QuantRocket logo
Disclaimer


Pipeline Tutorial › Lesson 11: Custom Factors


Custom Factors¶

When we first looked at factors, we explored the set of built-in factors. Frequently, a desired computation isn't included as a built-in factor. One of the most powerful features of the Pipeline API is that it allows us to define our own custom factors. When a desired computation doesn't exist as a built-in, we define a custom factor.

Conceptually, a custom factor is identical to a built-in factor. It accepts inputs, window_length, and mask as constructor arguments, and returns a Factor object each day.

Let's take an example of a computation that doesn't exist as a built-in: standard deviation. To create a factor that computes the standard deviation over a trailing window, we can subclass zipline.pipeline.CustomFactor and implement a compute method whose signature is:

def compute(self, today, asset_ids, out, *inputs):
    ...
  • *inputs are M x N numpy arrays, where M is the window_length and N is the number of securities (usually around ~8000 unless a mask is provided). *inputs are trailing data windows. Note that there will be one M x N array for each BoundColumn provided in the factor's inputs list. The data type of each array will be the dtype of the corresponding BoundColumn.
  • out is an empty array of length N. out will be the output of our custom factor each day. The job of the compute method is to write output values into out.
  • asset_ids will be an integer array of length N containing security ids corresponding to the columns in our *inputs arrays.
  • today will be a pandas Timestamp representing the day for which compute is being called.

Of these, *inputs and out are most commonly used.
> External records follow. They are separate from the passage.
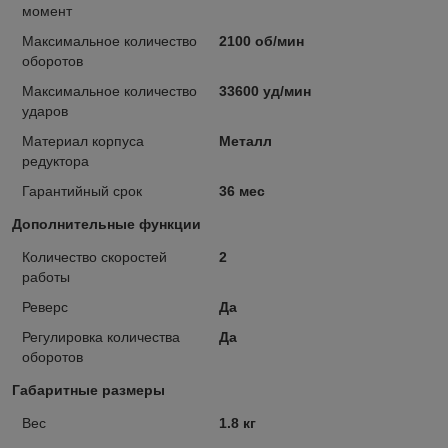
момент
Максимальное количество
2100 об/мин
оборотов
Максимальное количество
33600 уд/мин
ударов
Материал корпуса
Металл
редуктора
Гарантийный срок
36 мес
Дополнительные функции
Количество скоростей
2
работы
Реверс
Да
Регулировка количества
Да
оборотов
Габаритные размеры
Вес
1.8 кг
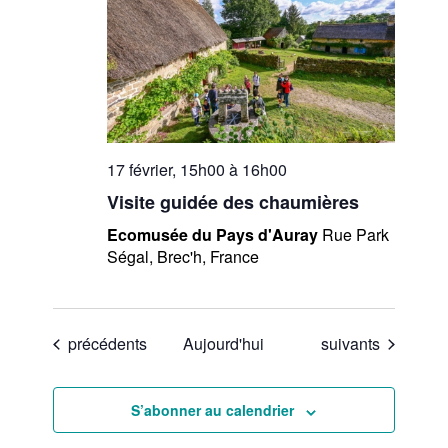
17 février, 15h00
à
16h00
Visite guidée des chaumières
Ecomusée du Pays d'Auray
Rue Park
Ségal, Brec'h, France
Évènements
Évènements
précédents
Aujourd'hui
suivants
S’abonner au calendrier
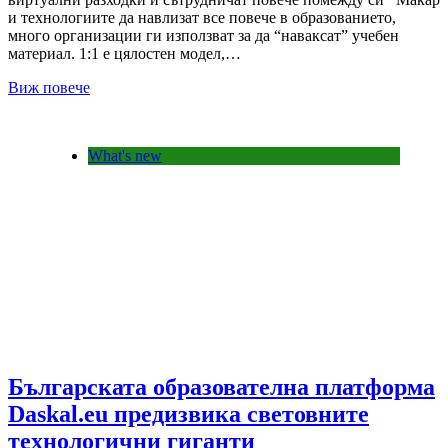
и технологиите да навлизат все повече в образованието,
много организации ги използват за да “наваксат” учебен
материал. 1:1 е цялостен модел,…
Виж повече
What's new
Българската образователна платформа
Daskal.eu предизвика световните
технологични гиганти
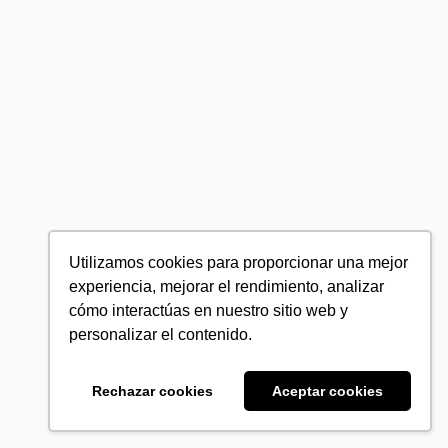
Utilizamos cookies para proporcionar una mejor
experiencia, mejorar el rendimiento, analizar
cómo interactúas en nuestro sitio web y
personalizar el contenido.
Rechazar cookies
Aceptar cookies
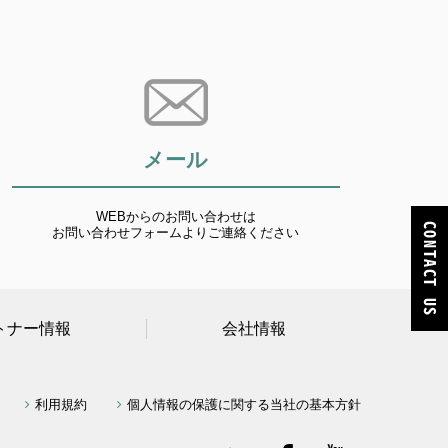
メール
WEBからのお問い合わせは
お問い合わせフォームよりご連絡ください
トナー情報
会社情報
利用規約
個人情報の保護に関する当社の基本方針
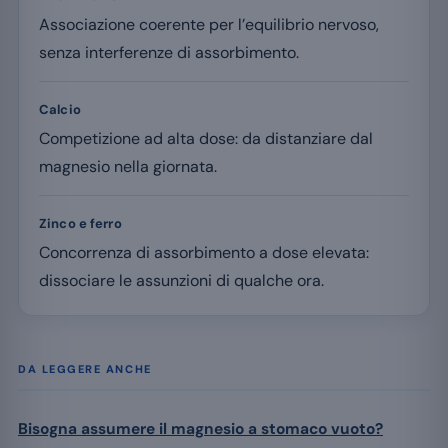
Associazione coerente per l’equilibrio nervoso,
senza interferenze di assorbimento.
Calcio
Competizione ad alta dose: da distanziare dal
magnesio nella giornata.
Zinco e ferro
Concorrenza di assorbimento a dose elevata:
dissociare le assunzioni di qualche ora.
DA LEGGERE ANCHE
Bisogna assumere il magnesio a stomaco vuoto?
An instance of CustomFactor that has been added to a pipeline will have its compute method called every day. For example, let's define a custom factor that computes the standard deviation of the close price over the last 5 days. To start, let's add CustomFactor and numpy to our import statements.

In [1]:
from zipline.pipeline import Pipeline, EquityPricing
from zipline.pipeline.factors import CustomFactor
from zipline.research import run_pipeline
import numpy

Next, let's define our custom factor to calculate the standard deviation over a trailing window using numpy.nanstd:

In [2]:
class StdDev(CustomFactor):
    def compute(self, today, asset_ids, out, values):
        # Calculates the column-wise standard deviation, ignoring NaNs
        out[:] = numpy.nanstd(values, axis=0)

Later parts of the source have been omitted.